= Bimillenary of the baptism of Jesus =

In 2022, the government of Jordan announced plans to celebrate the bimillenary (2,000th anniversary) of the baptism of Jesus in 2030. The government of Israel began preparations for the bimillenary in 2026.

==Jordan==
Jesus—the central figure in Christianity—was baptized at what is now Al-Maghtas, Jordan. The event is traditionally dated to AD 30. The place is a Unesco World Heritage site, featuring Roman and Byzantine churches, a monastery, and baptism pools.

In December 2022, King Abdullah II of Jordan unveiled the masterplan for a new 340-acre baptism zone adjacent to the UNESCO-listed site of Al-Maghtas. The masterplan included a $100 million development programme intended to attract one million Christian pilgrims to the site in 2030, when Jordan plans to commemorate the 2,000th anniversary of Jesus' baptism. The project promises a biblical village and the Middle East's largest Christian pilgrimage and interfaith centre.

In 2026, King Abdullah inaugurated Jordan's first Christian university, the Baptism Site International Orthodox University, at Al-Maghtas. That year, the National Committee for the Preparation of the Celebration of the Second Millennium of the Baptism of Jesus Christ was established as the country's principal body responsible for planning and overseeing the 2030 commemoration. It held its first meeting on 10 August, chaired by Prime Minister Jafar Hassan. The committee comprises government ministers, religious and community leaders, and representatives of relevant institutions. The bimillenary celebrations are set to last a year, and the government hopes to draw a million Christians to Jordan.

==Israel==
In 2026, the Israeli Foreign Ministry began preparations for the 2030 commemoration.

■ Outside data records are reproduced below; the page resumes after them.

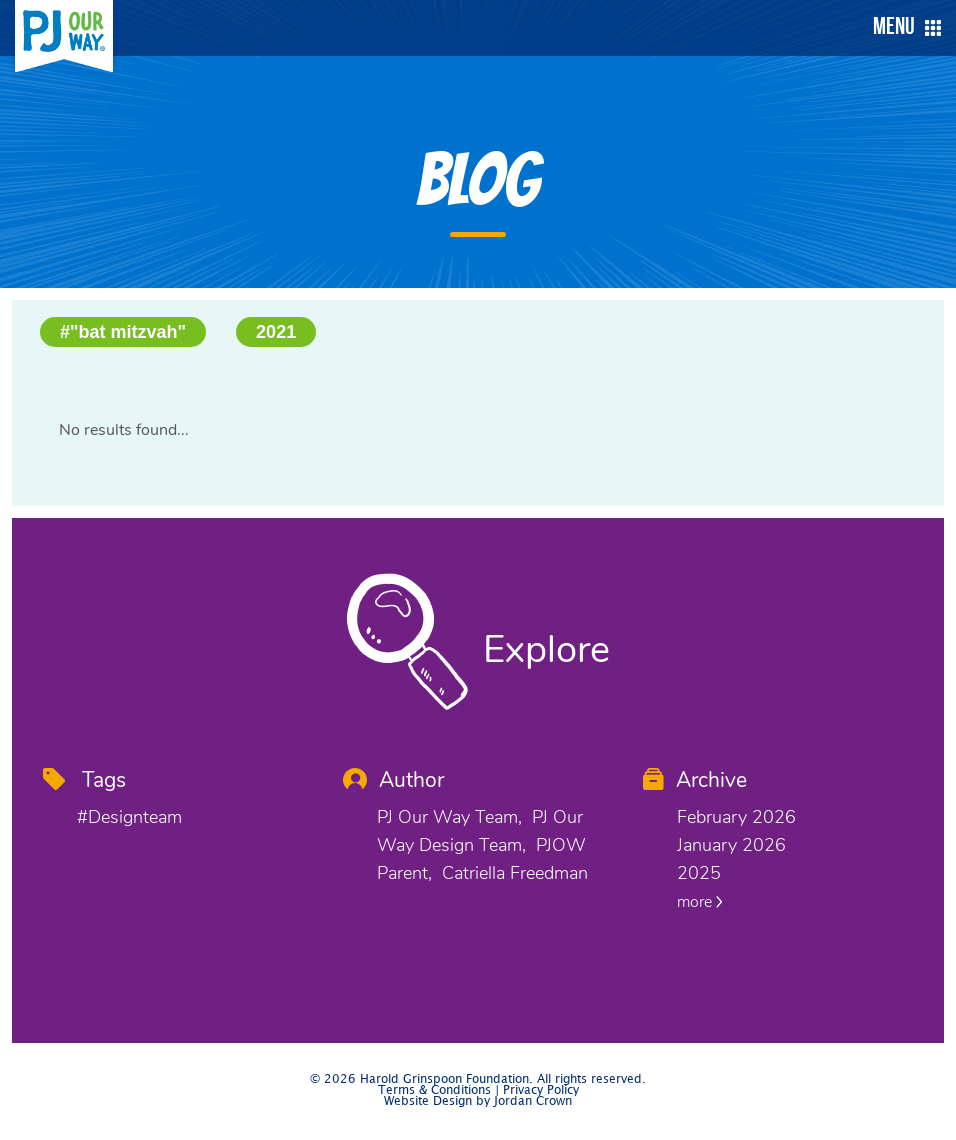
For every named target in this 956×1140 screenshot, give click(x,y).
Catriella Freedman (515, 873)
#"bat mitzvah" (123, 332)
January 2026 (731, 845)
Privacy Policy (541, 1090)
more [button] (700, 902)
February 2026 (736, 817)
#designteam (129, 817)
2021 (276, 332)
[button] (902, 28)
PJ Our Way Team (447, 817)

Foreign Minister Gideon Sa'ar appointed George Deek, Israel's special envoy to the Christian world, to lead a dedicated working group to coordinate the preparations. The initiative followed a period of heightened tensions and several controversies affecting Israel's relations with Christian communities. These included blocking the Latin patriarch of Jerusalem, Cardinal Pierbattista Pizzaballa, from the Church of the Holy Sepulchre during the Holy Week observances; the desecration of Christian statues in Debel by the Israel Defense Forces; Israeli settler violence directed at Christian communities in the West Bank; and assaults on Christian clergy in Jerusalem.